Ninguém pode, desta vez, dizer que não sabe ao que vem. Debalde se dirá — e ninguém diz — que o cargo moldará o homem, que as circunstâncias o cercearão, que os adultos na sala o travarão. E é destravado que o 47º Presidente dos Estados Unidos da América (depois de ter sido o 45º) se apresenta ao país e ao mundo, ao retomar posse do cargo.
Donald Trump proferiu um discurso menos grandiloquente do que há oito anos no tom, não no conteúdo. Não mencionou “carnificina”, mas houve “declínio” da América, alega, no parêntesis às suas presidências que representou o quadriénio de Joe Biden. E, agora, volta a “idade do ouro”, pois foi Deus quem o salvou para devolver grandeza à América.
Salvo da bala que lhe raspou a orelha num comício na Pensilvânia, salvo de uma justiça que acusa o antecessor de ter manipulado contra si, o protagonista de uma das mais notáveis ressurreições políticas reina, messiânico, no mesmíssimo Capitólio que os seus fiéis vandalizaram em 2021 (hoje não foi preciso). Perdões brevemente perto de si.
Tudo o que Trump defendeu em campanha e em que o eleitorado americano votou fez parte do seu discurso de tomada de posse. Rodeado de magnatas, promete devolver aos cidadãos o poder que o sistema lhes “arrebatou”; acena com quedas de preços, fim da inflação, solução para crises e desastres naturais, serviços públicos, riqueza sem limites.
O homem que reivindica um “mandato para reverter uma traição horrível”, após jornada difícil para “reclamar a República”, garante que será “pacificador” e “unificador” ao mesmo tempo que dispara em todas as direções. Adversários políticos e nações vizinhas e aliadas são alvos tão na mira como criminosos, cartéis ou, claro, os eternos imigrantes.
Que o diga o México, cujo nome Trump quer apagar do golfo homónimo e cujos cartéis da droga designará como organizações terroristas, enquanto força os sem papéis a lá ficarem, com tropas que detenham a “invasão”. Que o diga o Panamá, verberado por causa de um canal que “nunca devia ter sido oferecido” e que assegura que retomará.
Que o diga a Europa, ausente do discurso, como a NATO, não para poupá-las, mas porque as despreza. Que o diga a Ucrânia, para a defesa de cujas fronteiras não haverá “recursos ilimitados”, antes pressão para terminar a guerra (com que território, logo se verá). Que o digam os países que receberão cartas do novo Fisco Externo tarifário hoje anunciado.

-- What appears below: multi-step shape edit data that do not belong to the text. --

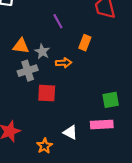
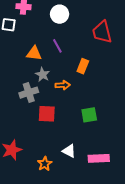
orange triangle: (21, 46) -> (34, 53), moved
green square: (111, 100) -> (89, 115), moved
pink rectangle: (102, 125) -> (99, 158), moved

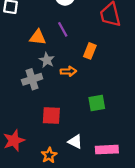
red square: (47, 114) -> (51, 116), moved

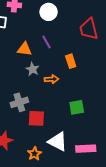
orange rectangle: (90, 51) -> (71, 61), turned -40
gray cross: (32, 79) -> (19, 102), moved
white triangle: (75, 142) -> (58, 142), size x1.5

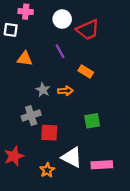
red trapezoid: (89, 29) -> (88, 30), moved, turned -100
orange triangle: (24, 49) -> (25, 59), moved
orange rectangle: (71, 61) -> (86, 72), turned -40
gray star: (32, 69) -> (43, 90), moved

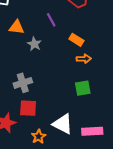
gray star: (43, 90) -> (34, 44), moved
orange arrow: (65, 91) -> (84, 59), moved
red square: (49, 133) -> (28, 108), moved

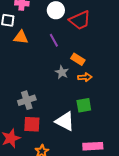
orange triangle: (16, 27) -> (21, 37), moved
gray star: (34, 44) -> (62, 72), moved
white triangle: (63, 124) -> (65, 121), moved

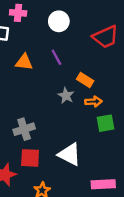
red trapezoid: (80, 20) -> (106, 37), moved
orange triangle: (21, 37) -> (24, 62), moved
green square: (84, 105) -> (106, 123), moved

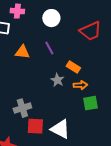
red square: (30, 158) -> (35, 126), moved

Lei e ordem dentro de portas, mão dura lá fora, nem que seja para impor a paz. Colhendo louros pela libertação das reféns israelitas, o antigo e novo Presidente fala de acabar com conflitos armados e, sobretudo, nem sequer entrar noutras. A abordagem ao mundo será transacional, baseada no que houver a lucrar, não em valores universais ou alianças.
Arauto de uma América que exporta energia para todo o mundo sem querer saber se é limpa ou sustentável (“drill, baby, drill”), Trump promete abandonar metas ecológicas, descarta preocupações com racismo e género (só haverá dois, por lei) e vai até repor o nome do ex-Presidente McKinley na montanha que é hoje Dinali (nome nativo americano).

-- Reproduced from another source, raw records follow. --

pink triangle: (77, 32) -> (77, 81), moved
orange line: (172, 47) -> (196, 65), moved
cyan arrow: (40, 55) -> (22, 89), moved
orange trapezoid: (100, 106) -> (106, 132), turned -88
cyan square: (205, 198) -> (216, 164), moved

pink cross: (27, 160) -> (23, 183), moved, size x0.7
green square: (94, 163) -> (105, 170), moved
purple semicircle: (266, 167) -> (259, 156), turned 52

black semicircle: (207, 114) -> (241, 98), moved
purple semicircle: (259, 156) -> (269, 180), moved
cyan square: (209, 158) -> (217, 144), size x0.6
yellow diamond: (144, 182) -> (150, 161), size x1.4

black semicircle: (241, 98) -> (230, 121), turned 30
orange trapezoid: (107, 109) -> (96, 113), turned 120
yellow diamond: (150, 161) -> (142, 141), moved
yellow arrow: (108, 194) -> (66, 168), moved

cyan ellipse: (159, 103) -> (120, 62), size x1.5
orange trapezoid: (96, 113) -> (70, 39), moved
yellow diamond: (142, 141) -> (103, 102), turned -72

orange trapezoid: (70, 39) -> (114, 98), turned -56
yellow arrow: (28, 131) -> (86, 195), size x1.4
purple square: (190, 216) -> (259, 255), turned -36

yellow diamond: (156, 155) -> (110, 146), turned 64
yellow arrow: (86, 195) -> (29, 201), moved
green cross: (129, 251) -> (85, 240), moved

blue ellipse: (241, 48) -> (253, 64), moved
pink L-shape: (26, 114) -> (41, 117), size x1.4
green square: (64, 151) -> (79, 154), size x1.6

São sinais de guerras culturais que lhe valeram votos. A promessa de “fim da censura estatal” ecoa decisões recentes de donos de redes sociais, importantes para a sua vitória ao reduzirem a verdade a nada. E para quem Trump é importante pelo dinheiro que lhes dará a ganhar (veja-se o esgar alegre de Elon Musk ao ouvir falar de bandeiras em Marte).
“Estamos à beira dos maiores quatro anos da história da América”, concluiu, sem surpresa. Após despedida formal aos Biden, imagem positiva de transição democrática, regressou para perto dos fiéis para uma preleção errática, mentirosa e rancorosa, name dropping de todos contra quem tem agravos, e que considerou melhor do que o discurso formal.
Face a isto, que fazer? Talvez não sobrevalorizar a retórica e atentar nos factos. De ordens executivas na calha ao mais complicado trabalho de governar, que será seu, é Trump o homem mais poderoso do mundo, e é-o porque a democracia assim ditou, por pouco amigo que dela seja. A parte complicada começa agora e não sabemos quando tem fim.